Je continue à prendre le pouls de l'actualité, faisant défiler l'écran de mon téléphone. Il n'empêche, je suis encore à m'étonner de la tournure des événements lors de l'enterrement. Mon instinct me souffle qu'il y a anguille sous roche.

— Mademoiselle Thornes.

Il serait intéressant d'avoir les résultats de l'autopsie. Après tout, si la victime a été enterrée, c'est que l'examen a été effectué en amont.

— Mademoiselle Thornes !

Mon regard papillonne avant de finalement réaliser que c'est moi que l'on interpelle. Levant la tête, je découvre alors un homme d'une soixantaine d'années bien tassées qui me considère à travers ses lunettes en demi-lune avec un air pincé.

— Maître Lockwood ! Excusez-moi, je n'ai pas l'habitude que l'on m'appelle ainsi.

Ou que l'on m'appelle tout court d'ailleurs.

J'étouffe une grimace en me levant de ma chaise, mon corps me rappelant les douleurs de la veille. Rien de bien grave. La souffrance, à l'instar de la peur, m'est bien connue et celle d'aujourd'hui n'est qu'une broutille de passage. Aussi, j'emboîte le pas de l'homme devant moi pour abandonner la salle d'attente.

C'est fou ce que le cabinet d'un notaire ressemble exactement à ce qu'on pourrait s'imaginer. Des meubles massifs en bois vernis, un épais tapis pour amortir le moindre son de pas et un immense rayon de livres, assurément ennuyeux, pour décorer tout un pan de mur. Oh, et bien sûr, une magnifique peinture à l'huile d'un temps passé représentant un navire piégé dans une tempête.
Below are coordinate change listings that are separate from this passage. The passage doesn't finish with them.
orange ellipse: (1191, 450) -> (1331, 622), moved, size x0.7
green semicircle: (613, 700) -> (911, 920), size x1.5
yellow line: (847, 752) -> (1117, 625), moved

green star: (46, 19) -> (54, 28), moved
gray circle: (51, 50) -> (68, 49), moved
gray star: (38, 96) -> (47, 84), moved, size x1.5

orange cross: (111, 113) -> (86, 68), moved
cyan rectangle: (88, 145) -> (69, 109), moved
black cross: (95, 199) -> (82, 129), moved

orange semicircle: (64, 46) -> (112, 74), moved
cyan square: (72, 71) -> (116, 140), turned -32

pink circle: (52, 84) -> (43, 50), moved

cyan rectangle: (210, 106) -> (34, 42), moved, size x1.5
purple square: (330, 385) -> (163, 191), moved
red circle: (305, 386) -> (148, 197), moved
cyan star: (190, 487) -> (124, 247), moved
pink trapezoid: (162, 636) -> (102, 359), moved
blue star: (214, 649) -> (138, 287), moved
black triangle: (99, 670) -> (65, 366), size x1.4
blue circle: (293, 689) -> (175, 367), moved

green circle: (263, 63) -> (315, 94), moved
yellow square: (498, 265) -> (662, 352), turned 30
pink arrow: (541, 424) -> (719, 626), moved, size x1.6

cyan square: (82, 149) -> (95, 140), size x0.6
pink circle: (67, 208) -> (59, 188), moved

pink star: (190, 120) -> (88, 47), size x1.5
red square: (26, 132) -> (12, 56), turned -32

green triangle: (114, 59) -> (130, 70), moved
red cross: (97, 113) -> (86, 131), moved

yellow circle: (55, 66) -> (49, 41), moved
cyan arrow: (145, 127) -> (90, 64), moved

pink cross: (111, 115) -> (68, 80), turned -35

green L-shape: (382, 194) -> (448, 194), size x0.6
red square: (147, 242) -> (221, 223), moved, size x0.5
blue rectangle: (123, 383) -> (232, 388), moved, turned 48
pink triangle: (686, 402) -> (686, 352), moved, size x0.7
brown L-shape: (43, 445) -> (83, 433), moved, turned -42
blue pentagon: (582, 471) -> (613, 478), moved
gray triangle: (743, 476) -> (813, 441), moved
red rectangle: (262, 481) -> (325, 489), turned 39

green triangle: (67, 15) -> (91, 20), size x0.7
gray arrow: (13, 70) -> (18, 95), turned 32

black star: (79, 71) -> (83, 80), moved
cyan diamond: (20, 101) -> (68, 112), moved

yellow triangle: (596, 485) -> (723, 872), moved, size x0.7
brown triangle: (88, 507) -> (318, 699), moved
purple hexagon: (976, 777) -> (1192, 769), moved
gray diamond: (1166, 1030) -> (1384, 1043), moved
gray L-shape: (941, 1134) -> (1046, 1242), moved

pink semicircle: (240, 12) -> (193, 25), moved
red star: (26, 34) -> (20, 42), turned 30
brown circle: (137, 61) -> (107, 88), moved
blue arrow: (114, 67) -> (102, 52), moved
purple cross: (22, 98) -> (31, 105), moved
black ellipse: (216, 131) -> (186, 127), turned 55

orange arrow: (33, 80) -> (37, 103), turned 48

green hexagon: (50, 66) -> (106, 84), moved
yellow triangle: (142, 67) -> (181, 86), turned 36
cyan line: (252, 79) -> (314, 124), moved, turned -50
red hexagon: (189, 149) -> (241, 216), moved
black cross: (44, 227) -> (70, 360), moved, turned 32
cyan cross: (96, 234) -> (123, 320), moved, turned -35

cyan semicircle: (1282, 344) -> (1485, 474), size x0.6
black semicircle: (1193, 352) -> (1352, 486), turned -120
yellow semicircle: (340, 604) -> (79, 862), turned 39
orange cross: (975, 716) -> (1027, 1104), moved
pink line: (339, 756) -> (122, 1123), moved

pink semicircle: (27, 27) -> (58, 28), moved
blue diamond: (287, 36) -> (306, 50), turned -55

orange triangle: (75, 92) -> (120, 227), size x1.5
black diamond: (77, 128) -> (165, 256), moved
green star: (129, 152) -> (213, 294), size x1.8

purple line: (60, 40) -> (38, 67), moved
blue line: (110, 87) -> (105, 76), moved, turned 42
— Prenez place, Mademoiselle Thornes.

— Appelez-moi Ivy, je préfère, fais-je tout en m'installant sur le siège désigné.

Mon regard s'attarde encore quelques secondes sur mon nouvel environnement avant de finalement revenir sur ce notaire étouffé dans sa chemise boutonnée jusqu'au col.

— Bien, reprend-il. Comme vous le savez, nous procédons aujourd'hui à l'ouverture du testament de Cyrius Thornes dont vous êtes l'héritière réservataire avec Oleander Thornes.

Cela me fait doucement rire d'être qualifiée "d'héritière". Un terme qui me donne bien plus d'importance que je n'en ai eu dans la vie de celui qui m'a conçue.

— Et l'absence de mon frère ne va pas poser problème pour cette ouverture ?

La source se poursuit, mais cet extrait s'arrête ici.